No entanto, o retorno ao ambiente mais familiar dos policiais com tiradas espirituosas e diálogos espertos não garantiu a Dois Caras Legais o mesmo nível de Beijos e Tiros. Um dos motivos é a dupla de protagonistas. Enquanto o filme de 2005 contava com os afiados e versáteis Downey Jr. e Val Kilmer, Dois Caras Legais é protagonizado por Russell Crowe e Ryan Gosling. O primeiro, sempre muito competente, dá conta do recado com facilidade, enquanto a falta de tino cômico de Gosling quase põe tudo a perder. Seus gritinhos estridentes e reações exageradas são realmente irritantes.

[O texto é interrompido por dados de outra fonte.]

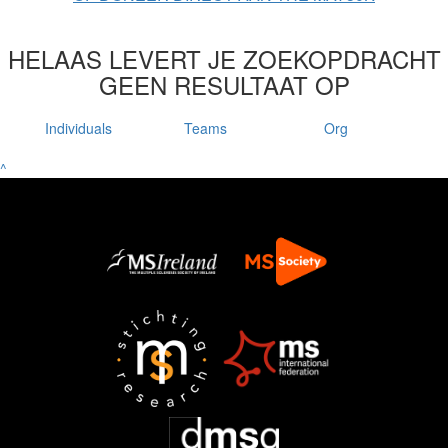
HELAAS LEVERT JE ZOEKOPDRACHT
GEEN RESULTAAT OP
Individuals
Teams
Org
^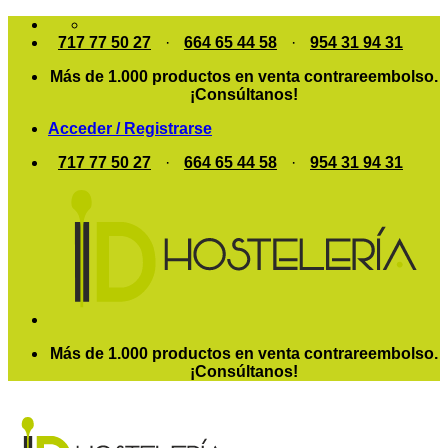
Saltar
al
717 77 50 27
·
664 65 44 58
·
954 31 94 31
contenido
Más de 1.000 productos en venta contrareembolso.
¡Consúltanos!
Acceder / Registrarse
717 77 50 27
·
664 65 44 58
·
954 31 94 31
Más de 1.000 productos en venta contrareembolso.
¡Consúltanos!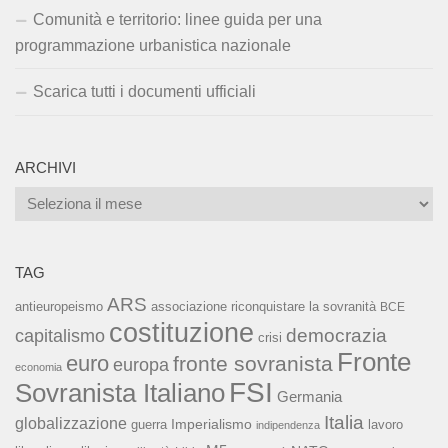
Comunità e territorio: linee guida per una
programmazione urbanistica nazionale
Scarica tutti i documenti ufficiali
ARCHIVI
Archivi
TAG
ARS
associazione riconquistare la sovranità
antieuropeismo
BCE
costituzione
capitalismo
democrazia
crisi
Fronte
euro
fronte sovranista
europa
economia
FSI
Sovranista Italiano
Germania
Italia
globalizzazione
Imperialismo
lavoro
guerra
indipendenza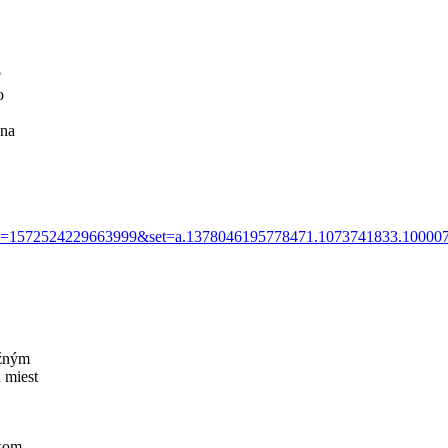
?
o
 na
bid=1572524229663999&set=a.1378046195778471.1073741833.100007
ežným
 miest
kom,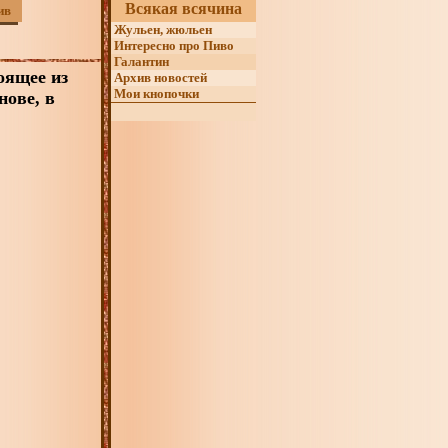
Всякая всячина
ив
Жульен, жюльен
Интересно про Пиво
Галантин
оящее из
Архив новостей
Мои кнопочки
нове, в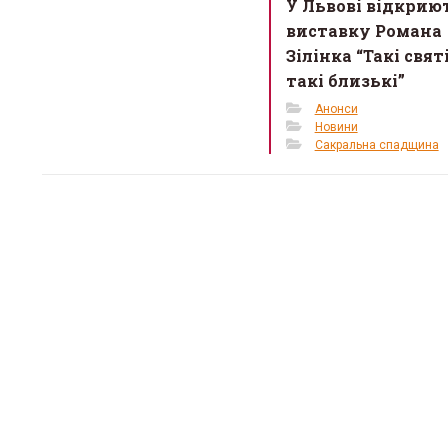
У Львові відкрию
виставку Романа
Зілінка “Такі святі
такі близькі”
Анонси
Новини
Сакральна спадщина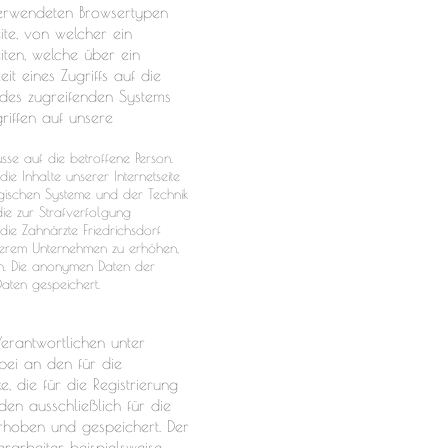
 verwendeten Browsertypen
ite, von welcher ein
iten, welche über ein
t eines Zugriffs auf die
r des zugreifenden Systems
riffen auf unsere
sse auf die betroffene Person.
die Inhalte unserer Internetseite
ogischen Systeme und der Technik
die zur Strafverfolgung
ie Zahnärzte Friedrichsdorf
unserem Unternehmen zu erhöhen,
en. Die anonymen Daten der
aten gespeichert.
Verantwortlichen unter
ei an den für die
, die für die Registrierung
n ausschließlich für die
rhoben und gespeichert. Der
arbeiter, beispielsweise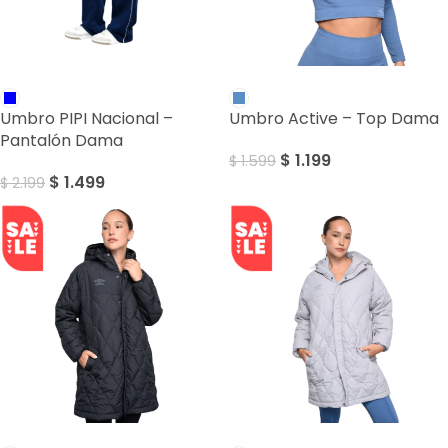
SALE
SALE
Umbro PIPI Nacional –
Umbro Active – Top Dama
Pantalón Dama
$
1.199
$
1.599
$
1.499
$
2.199
SALE
SALE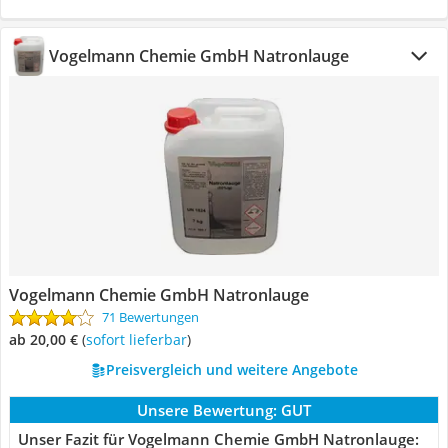
Vogelmann Chemie GmbH Natronlauge
Vogelmann Chemie GmbH Natronlauge
71 Bewertungen
ab 20,00 €
(
Sofort lieferbar
)
Preisvergleich und weitere Angebote
Unsere Bewertung:
GUT
Unser Fazit für Vogelmann Chemie GmbH Natronlauge: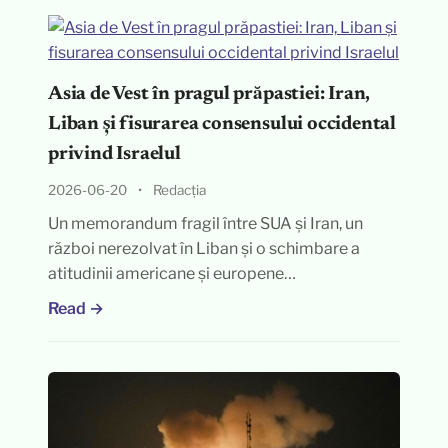
Asia de Vest în pragul prăpastiei: Iran,
Liban și fisurarea consensului occidental
privind Israelul
2026-06-20
•
Redacția
Un memorandum fragil între SUA și Iran, un
război nerezolvat în Liban și o schimbare a
atitudinii americane și europene…
Read →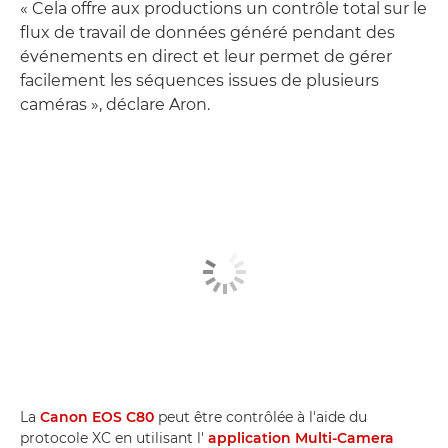
« Cela offre aux productions un contrôle total sur le
flux de travail de données généré pendant des
événements en direct et leur permet de gérer
facilement les séquences issues de plusieurs
caméras », déclare Aron.
La
Canon EOS C80
peut être contrôlée à l'aide du
protocole XC en utilisant l'
application Multi-Camera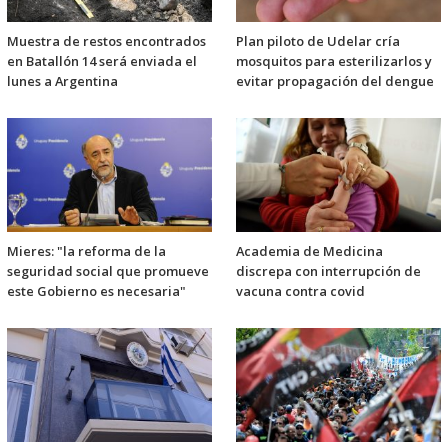
Muestra de restos encontrados
Plan piloto de Udelar cría
en Batallón 14 será enviada el
mosquitos para esterilizarlos y
lunes a Argentina
evitar propagación del dengue
Mieres: "la reforma de la
Academia de Medicina
seguridad social que promueve
discrepa con interrupción de
este Gobierno es necesaria"
vacuna contra covid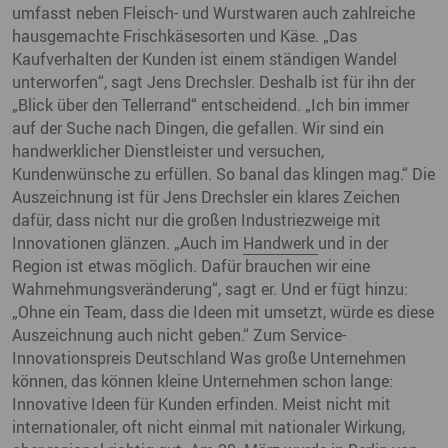
umfasst neben Fleisch- und Wurstwaren auch zahlreiche
hausgemachte Frischkäsesorten und Käse. „Das
Kaufverhalten der Kunden ist einem ständigen Wandel
unterworfen“, sagt Jens Drechsler. Deshalb ist für ihn der
„Blick über den Tellerrand“ entscheidend. „Ich bin immer
auf der Suche nach Dingen, die gefallen. Wir sind ein
handwerklicher Dienstleister und versuchen,
Kundenwünsche zu erfüllen. So banal das klingen mag.“ Die
Auszeichnung ist für Jens Drechsler ein klares Zeichen
dafür, dass nicht nur die großen Industriezweige mit
Innovationen glänzen. „Auch im
Handwerk
und in der
Region ist etwas möglich. Dafür brauchen wir eine
Wahrnehmungsveränderung“, sagt er. Und er fügt hinzu:
„Ohne ein Team, dass die Ideen mit umsetzt, würde es diese
Auszeichnung auch nicht geben.“ Zum Service-
Innovationspreis Deutschland Was große Unternehmen
können, das können kleine Unternehmen schon lange:
Innovative Ideen für Kunden erfinden. Meist nicht mit
internationaler, oft nicht einmal mit nationaler Wirkung,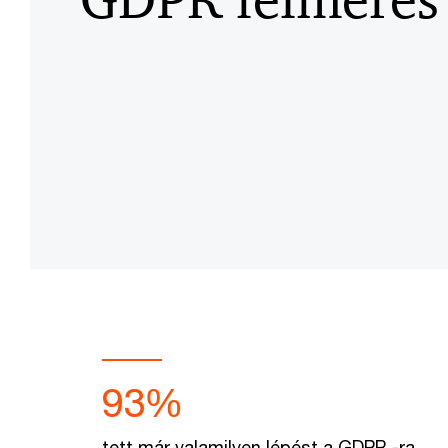
93%
tett már valamilyen lépést a GDPR -ra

Fora isso, Dois Caras legais segue a cartilha de Black com apenas uma novidade: a ambientação nos anos 1970. O que garante – além de um figurino extra cool – uma trilha sonora que traz, entre outros, Kool & The Gang, Earth, Wind & Fire, Al Green, Bee Gees, Kiss, The Band e The Temptations. Precisa de mais alguma coisa?

Resumindo, mesmo sem o mesmo brilho de Beijos e Tiros, Dois Caras Legais mantém o padrão Shane Black de qualidade, ou seja, um filme divertido e cheio de ótimas sacadas. É entretenimento puro, mas que não agride seu cérebro.